Study material —
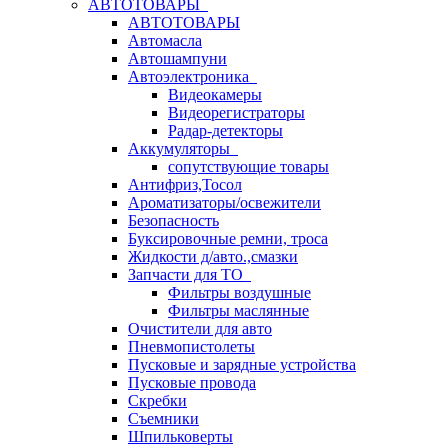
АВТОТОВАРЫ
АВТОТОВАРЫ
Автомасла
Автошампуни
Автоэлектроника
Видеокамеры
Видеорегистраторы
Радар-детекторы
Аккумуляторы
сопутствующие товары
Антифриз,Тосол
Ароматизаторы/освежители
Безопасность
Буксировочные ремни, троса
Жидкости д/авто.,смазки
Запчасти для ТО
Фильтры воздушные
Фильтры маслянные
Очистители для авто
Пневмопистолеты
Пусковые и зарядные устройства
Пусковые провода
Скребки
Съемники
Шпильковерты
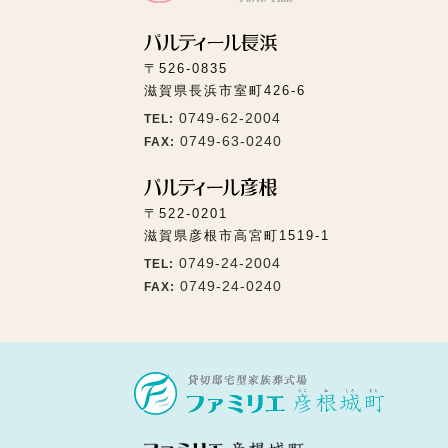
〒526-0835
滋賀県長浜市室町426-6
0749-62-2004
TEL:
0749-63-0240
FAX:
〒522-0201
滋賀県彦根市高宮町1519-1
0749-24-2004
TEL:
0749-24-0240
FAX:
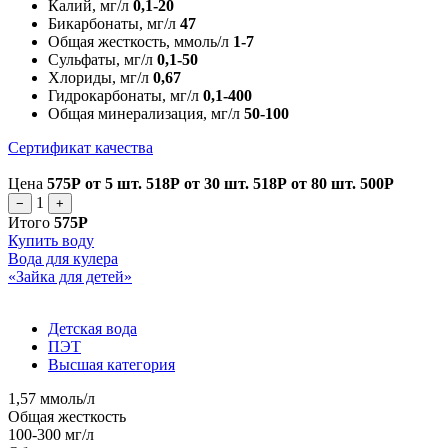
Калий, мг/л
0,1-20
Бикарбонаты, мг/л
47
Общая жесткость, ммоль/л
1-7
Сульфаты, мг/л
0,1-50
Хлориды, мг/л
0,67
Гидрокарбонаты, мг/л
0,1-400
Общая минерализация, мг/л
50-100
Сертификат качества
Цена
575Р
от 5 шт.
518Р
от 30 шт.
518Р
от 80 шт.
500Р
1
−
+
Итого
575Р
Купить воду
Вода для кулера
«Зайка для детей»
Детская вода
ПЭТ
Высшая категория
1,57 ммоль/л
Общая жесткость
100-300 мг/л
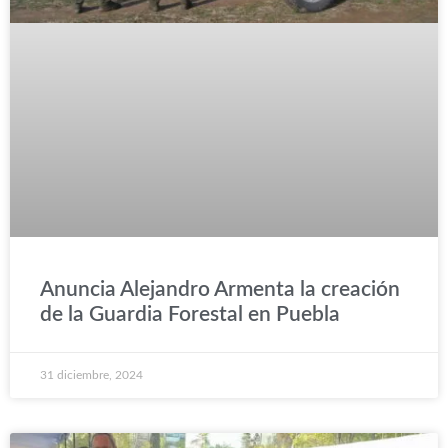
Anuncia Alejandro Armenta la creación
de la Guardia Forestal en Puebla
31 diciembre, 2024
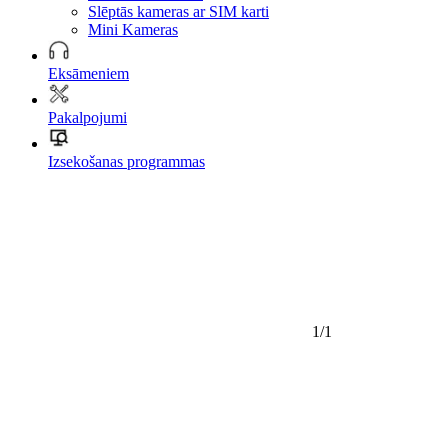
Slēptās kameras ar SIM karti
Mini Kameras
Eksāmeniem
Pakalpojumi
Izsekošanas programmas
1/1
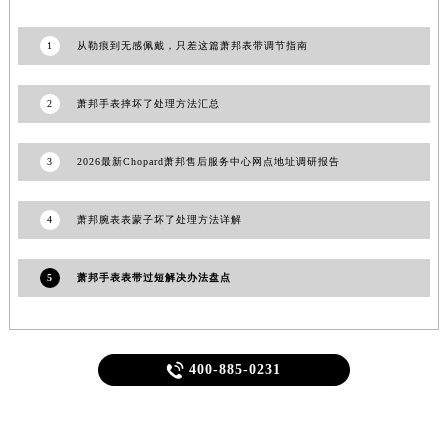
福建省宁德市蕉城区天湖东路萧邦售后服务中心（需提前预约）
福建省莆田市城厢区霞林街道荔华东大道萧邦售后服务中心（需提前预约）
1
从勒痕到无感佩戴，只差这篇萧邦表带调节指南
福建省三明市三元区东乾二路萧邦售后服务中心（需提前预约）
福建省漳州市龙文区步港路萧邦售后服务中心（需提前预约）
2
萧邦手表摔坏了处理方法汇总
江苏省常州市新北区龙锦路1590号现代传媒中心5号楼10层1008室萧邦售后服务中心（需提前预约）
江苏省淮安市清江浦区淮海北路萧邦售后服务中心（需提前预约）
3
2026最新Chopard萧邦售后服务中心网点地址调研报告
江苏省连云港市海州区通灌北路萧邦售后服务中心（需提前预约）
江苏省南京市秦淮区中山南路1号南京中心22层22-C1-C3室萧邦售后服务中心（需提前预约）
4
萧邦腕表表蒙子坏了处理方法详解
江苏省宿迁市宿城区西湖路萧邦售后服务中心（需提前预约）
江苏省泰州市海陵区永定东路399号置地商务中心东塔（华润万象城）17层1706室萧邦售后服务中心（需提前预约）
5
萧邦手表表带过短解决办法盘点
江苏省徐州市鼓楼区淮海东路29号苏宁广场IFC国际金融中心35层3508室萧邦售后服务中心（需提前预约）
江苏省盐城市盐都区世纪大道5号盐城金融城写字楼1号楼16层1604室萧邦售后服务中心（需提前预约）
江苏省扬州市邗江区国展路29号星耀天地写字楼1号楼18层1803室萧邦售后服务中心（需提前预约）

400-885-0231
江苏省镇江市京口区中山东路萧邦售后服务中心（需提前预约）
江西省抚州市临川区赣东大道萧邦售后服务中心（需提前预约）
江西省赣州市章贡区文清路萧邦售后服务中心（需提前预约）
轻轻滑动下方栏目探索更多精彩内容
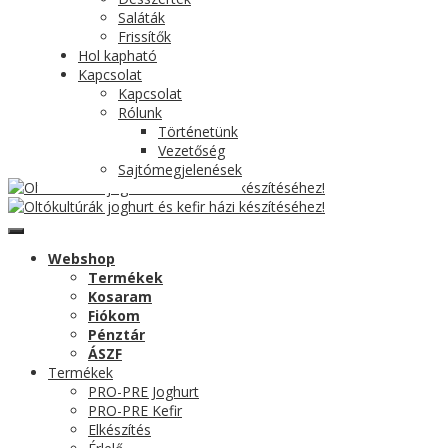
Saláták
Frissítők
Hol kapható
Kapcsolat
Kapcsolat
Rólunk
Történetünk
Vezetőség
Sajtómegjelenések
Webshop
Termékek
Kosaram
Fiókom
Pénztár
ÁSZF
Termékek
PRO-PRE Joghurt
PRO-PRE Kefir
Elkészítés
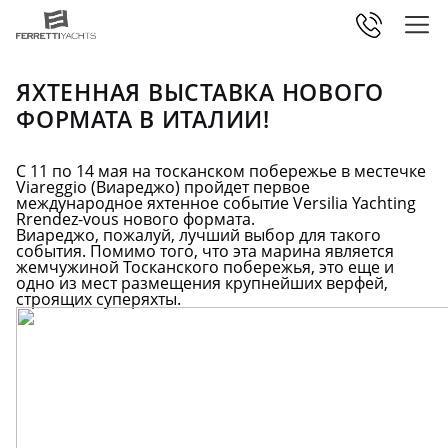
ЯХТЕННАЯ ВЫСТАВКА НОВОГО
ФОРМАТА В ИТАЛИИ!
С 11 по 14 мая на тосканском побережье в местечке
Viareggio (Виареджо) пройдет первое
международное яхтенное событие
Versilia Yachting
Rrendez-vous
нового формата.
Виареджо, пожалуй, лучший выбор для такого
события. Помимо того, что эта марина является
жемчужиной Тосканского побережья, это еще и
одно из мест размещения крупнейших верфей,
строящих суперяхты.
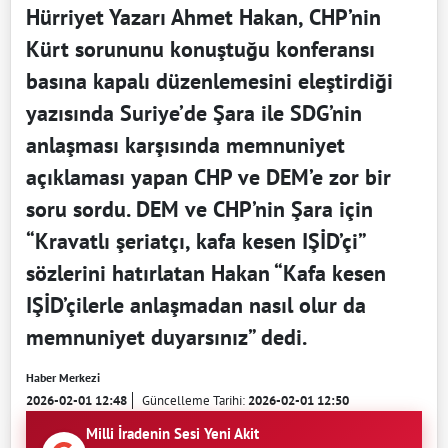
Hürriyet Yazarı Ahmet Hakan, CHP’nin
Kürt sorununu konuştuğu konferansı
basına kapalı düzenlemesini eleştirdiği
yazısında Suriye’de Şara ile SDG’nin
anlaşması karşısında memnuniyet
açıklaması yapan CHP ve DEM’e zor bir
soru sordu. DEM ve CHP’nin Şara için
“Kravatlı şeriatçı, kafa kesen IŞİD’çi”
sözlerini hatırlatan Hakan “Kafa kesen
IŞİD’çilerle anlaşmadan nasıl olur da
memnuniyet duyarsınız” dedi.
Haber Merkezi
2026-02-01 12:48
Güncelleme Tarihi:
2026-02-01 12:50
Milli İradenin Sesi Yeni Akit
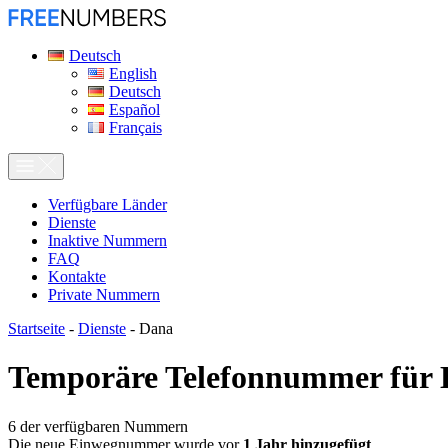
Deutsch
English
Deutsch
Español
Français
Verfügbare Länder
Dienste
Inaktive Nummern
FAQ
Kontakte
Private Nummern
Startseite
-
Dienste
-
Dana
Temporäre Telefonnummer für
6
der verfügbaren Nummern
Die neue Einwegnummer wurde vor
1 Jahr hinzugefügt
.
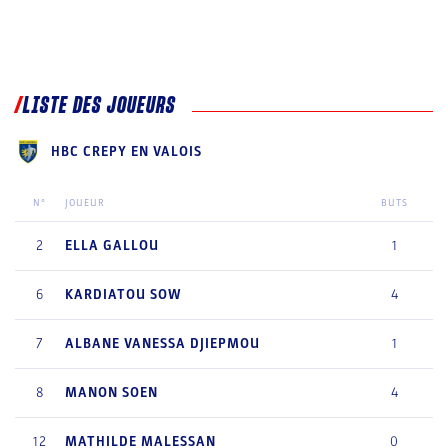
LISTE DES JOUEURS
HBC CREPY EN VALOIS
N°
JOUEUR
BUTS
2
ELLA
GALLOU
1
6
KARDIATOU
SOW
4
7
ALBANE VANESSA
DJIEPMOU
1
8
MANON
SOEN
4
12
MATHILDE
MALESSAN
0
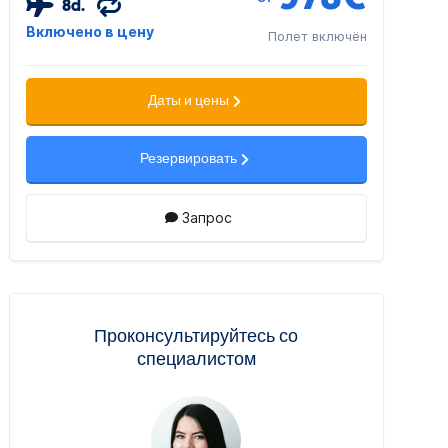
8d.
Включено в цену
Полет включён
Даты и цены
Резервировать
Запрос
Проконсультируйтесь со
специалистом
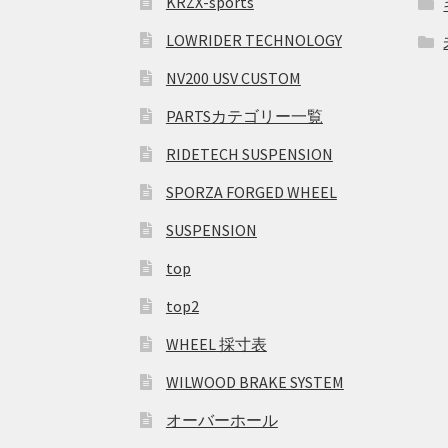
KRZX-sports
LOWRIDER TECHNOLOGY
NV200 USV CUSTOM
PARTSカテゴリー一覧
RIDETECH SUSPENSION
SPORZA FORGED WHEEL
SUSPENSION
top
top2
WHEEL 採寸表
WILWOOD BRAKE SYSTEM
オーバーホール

Task directions —
The whole listing above, line by line, needs to be copied exactly, except for any images.

Problem solution —
АВТОТОВАРЫ
АВТОТОВАРЫ
Автомасла
Автошампуни
Автоэлектроника
Видеокамеры
Видеорегистраторы
Радар-детекторы
Аккумуляторы
сопутствующие товары
Антифриз,Тосол
Ароматизаторы/освежители
Безопасность
Буксировочные ремни, троса
Жидкости д/авто.,смазки
Запчасти для ТО
Фильтры воздушные
Фильтры маслянные
Очистители для авто
Пневмопистолеты
Пусковые и зарядные устройства
Пусковые провода
Скребки
Съемники
Шпильковерты
〒526-0835
滋賀県長浜市室町426-6
0749-62-2004
TEL:
0749-63-0240
FAX:
〒522-0201
滋賀県彦根市高宮町1519-1
0749-24-2004
TEL:
0749-24-0240
FAX:
Калий, мг/л
0,1-20
Бикарбонаты, мг/л
47
Общая жесткость, ммоль/л
1-7
Сульфаты, мг/л
0,1-50
Хлориды, мг/л
0,67
Гидрокарбонаты, мг/л
0,1-400
Общая минерализация, мг/л
50-100
Сертификат качества
Цена
575Р
от 5 шт.
518Р
от 30 шт.
518Р
от 80 шт.
500Р
1
−
+
Итого
575Р
Купить воду
Вода для кулера
«Зайка для детей»
Детская вода
ПЭТ
Высшая категория
1,57 ммоль/л
Общая жесткость
100-300 мг/л
Anuncia Alejandro Armenta la creación
de la Guardia Forestal en Puebla
31 diciembre, 2024
Slēptās kameras ar SIM karti
Mini Kameras
Eksāmeniem
Pakalpojumi
Izsekošanas programmas
1/1
福建省宁德市蕉城区天湖东路萧邦售后服务中心（需提前预约）
福建省莆田市城厢区霞林街道荔华东大道萧邦售后服务中心（需提前预约）
1
从勒痕到无感佩戴，只差这篇萧邦表带调节指南
福建省三明市三元区东乾二路萧邦售后服务中心（需提前预约）
福建省漳州市龙文区步港路萧邦售后服务中心（需提前预约）
2
萧邦手表摔坏了处理方法汇总
江苏省常州市新北区龙锦路1590号现代传媒中心5号楼10层1008室萧邦售后服务中心（需提前预约）
江苏省淮安市清江浦区淮海北路萧邦售后服务中心（需提前预约）
3
2026最新Chopard萧邦售后服务中心网点地址调研报告
江苏省连云港市海州区通灌北路萧邦售后服务中心（需提前预约）
江苏省南京市秦淮区中山南路1号南京中心22层22-C1-C3室萧邦售后服务中心（需提前预约）
4
萧邦腕表表蒙子坏了处理方法详解
江苏省宿迁市宿城区西湖路萧邦售后服务中心（需提前预约）
江苏省泰州市海陵区永定东路399号置地商务中心东塔（华润万象城）17层1706室萧邦售后服务中心（需提前预约）
5
萧邦手表表带过短解决办法盘点
江苏省徐州市鼓楼区淮海东路29号苏宁广场IFC国际金融中心35层3508室萧邦售后服务中心（需提前预约）
江苏省盐城市盐都区世纪大道5号盐城金融城写字楼1号楼16层1604室萧邦售后服务中心（需提前预约）
江苏省扬州市邗江区国展路29号星耀天地写字楼1号楼18层1803室萧邦售后服务中心（需提前预约）

400-885-0231
江苏省镇江市京口区中山东路萧邦售后服务中心（需提前预约）
江西省抚州市临川区赣东大道萧邦售后服务中心（需提前预约）
江西省赣州市章贡区文清路萧邦售后服务中心（需提前预约）
轻轻滑动下方栏目探索更多精彩内容
Saláták
Frissítők
Hol kapható
Kapcsolat
Kapcsolat
Rólunk
Történetünk
Vezetőség
Sajtómegjelenések
Webshop
Termékek
Kosaram
Fiókom
Pénztár
ÁSZF
Termékek
PRO-PRE Joghurt
PRO-PRE Kefir
Elkészítés
ЯХТЕННАЯ ВЫСТАВКА НОВОГО
ФОРМАТА В ИТАЛИИ!
С 11 по 14 мая на тосканском побережье в местечке
Viareggio (Виареджо) пройдет первое
международное яхтенное событие
Versilia Yachting
Rrendez-vous
нового формата.
Виареджо, пожалуй, лучший выбор для такого
события. Помимо того, что эта марина является
жемчужиной Тосканского побережья, это еще и
одно из мест размещения крупнейших верфей,
строящих суперяхты.
Hürriyet Yazarı Ahmet Hakan, CHP’nin
Kürt sorununu konuştuğu konferansı
basına kapalı düzenlemesini eleştirdiği
yazısında Suriye’de Şara ile SDG’nin
anlaşması karşısında memnuniyet
açıklaması yapan CHP ve DEM’e zor bir
soru sordu. DEM ve CHP’nin Şara için
“Kravatlı şeriatçı, kafa kesen IŞİD’çi”
sözlerini hatırlatan Hakan “Kafa kesen
IŞİD’çilerle anlaşmadan nasıl olur da
memnuniyet duyarsınız” dedi.
Haber Merkezi
2026-02-01 12:48
Güncelleme Tarihi:
2026-02-01 12:50
Milli İradenin Sesi Yeni Akit
Deutsch
English
Deutsch
Español
Français
Verfügbare Länder
Dienste
Inaktive Nummern
FAQ
Kontakte
Private Nummern
Startseite
-
Dienste
-
Dana
Temporäre Telefonnummer für
6
der verfügbaren Nummern
Die neue Einwegnummer wurde vor
1 Jahr hinzugefügt
.
LISTE DES JOUEURS
HBC CREPY EN VALOIS
N°
JOUEUR
BUTS
2
ELLA
GALLOU
1
6
KARDIATOU
SOW
4
7
ALBANE VANESSA
DJIEPMOU
1
8
MANON
SOEN
4
12
MATHILDE
MALESSAN
0
8d.
Включено в цену
Полет включён
Даты и цены
Резервировать
Запрос
Проконсультируйтесь со
специалистом
KRZX-sports
LOWRIDER TECHNOLOGY
NV200 USV CUSTOM
PARTSカテゴリー一覧
RIDETECH SUSPENSION
SPORZA FORGED WHEEL
SUSPENSION
top
top2
WHEEL 採寸表
WILWOOD BRAKE SYSTEM
オーバーホール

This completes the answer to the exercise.